Overview of NVIDIA NeMo Retriever Embedding NIM#

The NVIDIA NeMo Retriever Embedding API provides easy access to state-of-the-art models that are foundational building blocks for enterprise semantic search applications, delivering accurate answers quickly at scale. Developers can use these APIs to create robust copilots, chatbots, and AI assistants from start to finish. NeMo Retriever Embedding models are built on the NVIDIA software platform, incorporating CUDA, TensorRT, and Triton to offer out-of-the-box GPU acceleration.

The following NeMo Retriever microservices provide superior natural language processing and understanding, boosting retrieval performance:

  • NeMo Retriever Embedding NIM - Boosts question-answering retrieval performance, providing high-quality embeddings for many downstream NLP tasks.

  • NeMo Retriever Reranking NIM - Enhances the retrieval performance further with a fine-tuned reranker, finding the most relevant passages to provide as context when querying an LLM.

The following diagram shows how the NeMo Retriever Embedding API can help a question-answering RAG application find the most relevant data in an enterprise setting.

_images/image5.png

NeMo Retriever Embedding NIM#

NVIDIA NeMo Retriever Embedding NIM (Embedding NIM) brings the power of state-of-the-art text and image embedding models to your applications, offering unparalleled natural language processing and understanding capabilities. You can use the Embedding NIM for semantic search, Retrieval Augmented Generation (RAG), or any application that uses embeddings. The Embedding NIM is built on the NVIDIA software platform, incorporating CUDA, TensorRT, and Triton to offer out-of-the-box GPU acceleration.

Architecture#

Each NeMo Retriever Embedding NIM packages an embedding model, such as NV-EmbedQA-Mistral7B-v2, into a Docker container image. All NeMo Retriever Embedding NIM Docker containers are accelerated with NVIDIA TritonTM Inference Server and expose an API compatible with OpenAI’s API standard.

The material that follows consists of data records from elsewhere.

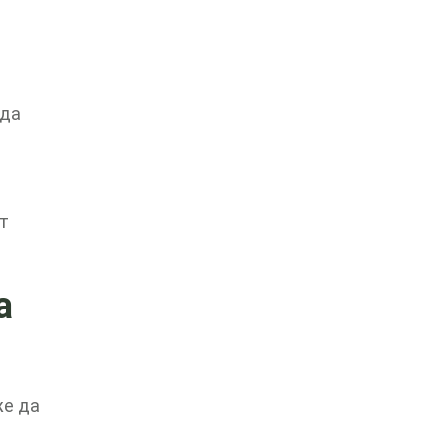
 да
т
а
же да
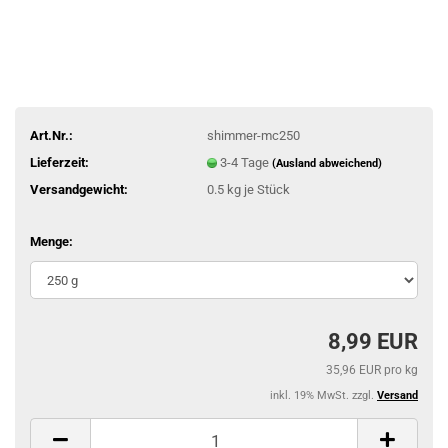
Art.Nr.:
shimmer-mc250
Lieferzeit:
3-4 Tage
(Ausland abweichend)
Versandgewicht:
0.5
kg je Stück
Menge:
8,99 EUR
35,96 EUR pro kg
inkl. 19% MwSt. zzgl.
Versand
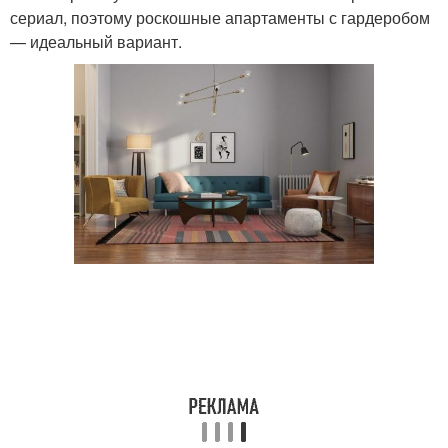
сериал, поэтому роскошные апартаменты с гардеробом
— идеальный вариант.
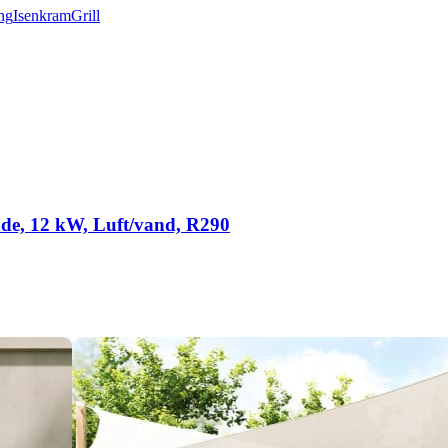
ng
Isenkram
Grill
e, 12 kW, Luft/vand, R290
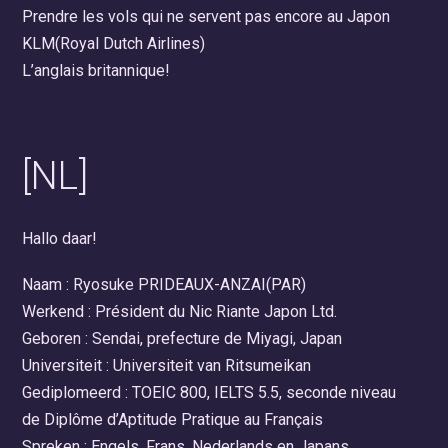
Prendre les vols qui ne servent pas encore au Japon
KLM(Royal Dutch Airlines)
L’anglais britannique!
[NL]
Hallo daar!
Naam : Ryosuke PRIDEAUX-ANZAI(PAR)
Werkend : Président du Nic Riante Japon Ltd.
Geboren : Sendai, prefecture de Miyagi, Japan
Universiteit : Universiteit van Ritsumeikan
Gediplomeerd : TOEIC 800, IELTS 5.5, seconde niveau
de Diplôme d’Aptitude Pratique au Français
Spreken : Engels, Frans, Nederlands en Japans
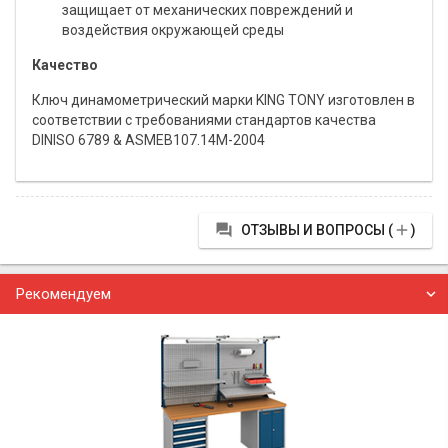
защищает от механических повреждений и
воздействия окружающей среды
Качество
Ключ динамометрический марки KING TONY изготовлен в
соответствии с требованиями стандартов качества
DINISO 6789 & ASMEB107.14M-2004


ОТЗЫВЫ И ВОПРОСЫ (
)
Рекомендуем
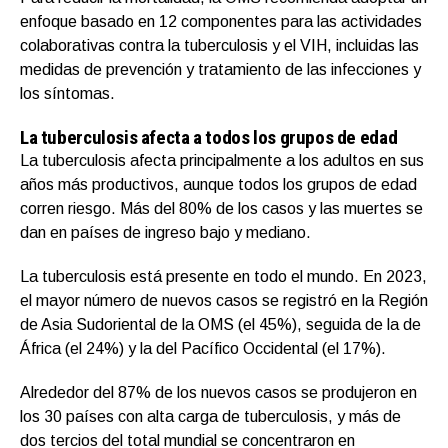
enfoque basado en 12 componentes para las actividades
colaborativas contra la tuberculosis y el VIH, incluidas las
medidas de prevención y tratamiento de las infecciones y
los síntomas.
La tuberculosis afecta a todos los grupos de edad
La tuberculosis afecta principalmente a los adultos en sus
años más productivos, aunque todos los grupos de edad
corren riesgo. Más del 80% de los casos y las muertes se
dan en países de ingreso bajo y mediano.
La tuberculosis está presente en todo el mundo. En 2023,
el mayor número de nuevos casos se registró en la Región
de Asia Sudoriental de la OMS (el 45%), seguida de la de
África (el 24%) y la del Pacífico Occidental (el 17%).
Alrededor del 87% de los nuevos casos se produjeron en
los 30 países con alta carga de tuberculosis, y más de
dos tercios del total mundial se concentraron en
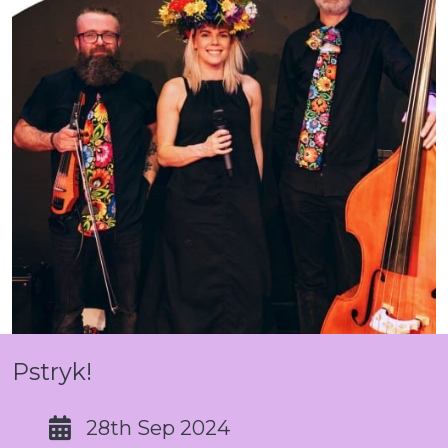
Pstryk!
28th Sep 2024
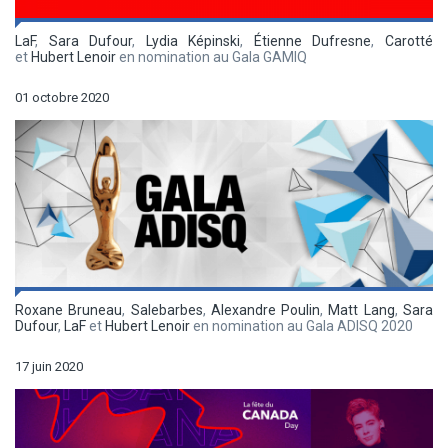
LaF
,
Sara Dufour
,
Lydia Képinski
,
Étienne Dufresne
,
Carotté
et
Hubert Lenoir
en nomination au Gala GAMIQ
01 octobre 2020
Roxane Bruneau
,
Salebarbes
,
Alexandre Poulin
,
Matt Lang
,
Sara
Dufour
,
LaF
et
Hubert Lenoir
en nomination au Gala ADISQ 2020
17 juin 2020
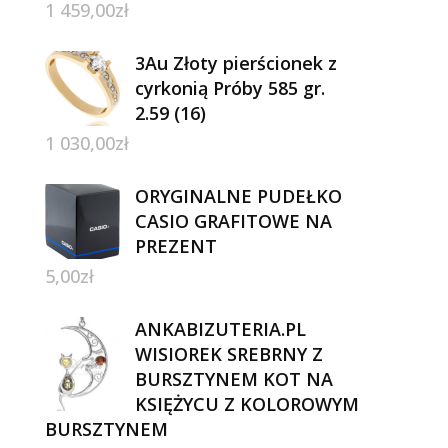
1 459,00
zł
3Au Złoty pierścionek z
cyrkonią Próby 585 gr.
2.59 (16)
1 030,00
zł
ORYGINALNE PUDEŁKO
CASIO GRAFITOWE NA
PREZENT
5,00
zł
ANKABIZUTERIA.PL
WISIOREK SREBRNY Z
BURSZTYNEM KOT NA
KSIĘŻYCU Z KOLOROWYM
BURSZTYNEM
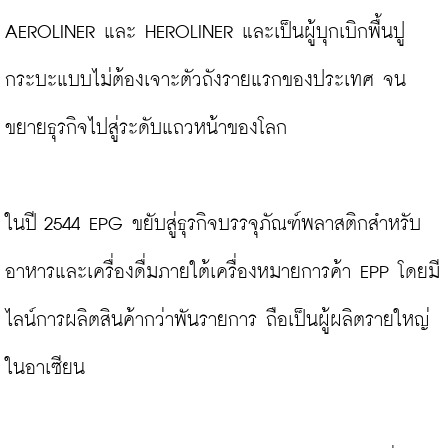
AEROLINER และ HEROLINER และเป็นผู้บุกเบิกพื้นปู
กระบะแบบไม่ต้องเจาะตัวถังรายแรกของประเทศ จน
ขยายธุรกิจไปสู่ระดับแถวหน้าของโลก

ในปี 2544 EPG ขยับสู่ธุรกิจบรรจุภัณฑ์พลาสติกสำหรับ
อาหารและเครื่องดื่มภายใต้เครื่องหมายการค้า EPP โดยมี
ไลน์การผลิตสินค้ากว่าพันรายการ ถือเป็นผู้ผลิตรายใหญ่
ในอาเซียน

For a full list of supported models, see Supported Models.

Enterprise-Ready Features#

The Embedding NIM comes with enterprise-ready features, such as a high-performance inference server, flexible integration, and enterprise-grade security.

  • High Performance – The Embedding NIM is optimized for high-performance deep learning inference with NVIDIA TensorRTTM and NVIDIA TritonTM Inference Server.

  • Scalable Deployment – The Embedding NIM seamlessly scales from a few users to millions.

  • Flexible Integration – The Embedding NIM can be easily incorporated into existing data pipelines and applications. Developers are provided with an OpenAI-compatible API in addition to custom NVIDIA extensions.

  • Enterprise-Grade Security – The Embedding NIM comes with security features such as the use of safetensors, continuous patching of CVEs, and constant monitoring with our internal penetration tests.

Applications#

Retrieval Augmented Generation#

In a Retrieval Augmented Generation (RAG) application, we use the embedding model to encode the knowledge base (offline) and user question (online) into contextual embeddings, so that the LLM can retrieve the most relevant context and provide the users with the correct answers. We need high quality embeddings model to ensure high relevancy of the retrieved context.

1. Encoding the knowledge base (offline): Given a knowledge base containing documents in text, images, PDF, HTML, or other formats, we first split the knowledge base into chunks, then encode each chunk into a dense vector representation, also called embedding, using an embedding model. The resulting embeddings, along with their corresponding documents and other metadata, are saved in a vector database. The diagram below illustrates the knowledge base encoding process.

_images/image6.png

2. Deployment (online): Once deployed, the RAG application can access the vector database and answer questions in real time. To answer a user question, the RAG application first finds relevant chunks from the vector database, then it uses the retrieved chunks as context to generate a response.

  • Phase 1: Retrieval from the vector database based on the user’s query

    The user’s query is first embedded as a dense vector using the embedding model. Then the query embedding is used to search the vector database for the most relevant document chunks with respect to the user’s query. The diagram below illustrates the retrieval process.

  • Phase 2: Use an LLM to generate a response leveraging the retrieved context

    The most relevant chunks are joined to form the context for the user query. The LLM combines the context and the user query to generate a response. The diagram below illustrates the response generation process.

Text and Image Embeddings for Classification and Clustering#

Embeddings can be used for text and image classification tasks, such as sentiment analysis and topic categorization. They can also be used for clustering tasks, such as topic discovery and recommender systems. A high-quality embedding model improves the performance of these tasks by capturing the contextual information in the dense vector representation.

Custom Applications#

The NeMo Retriever Embedding NIM API is designed to be versatile. Developers can leverage the text and image embeddings for a variety of applications based on their specific use cases, experiment and integrate the API seamlessly into their projects.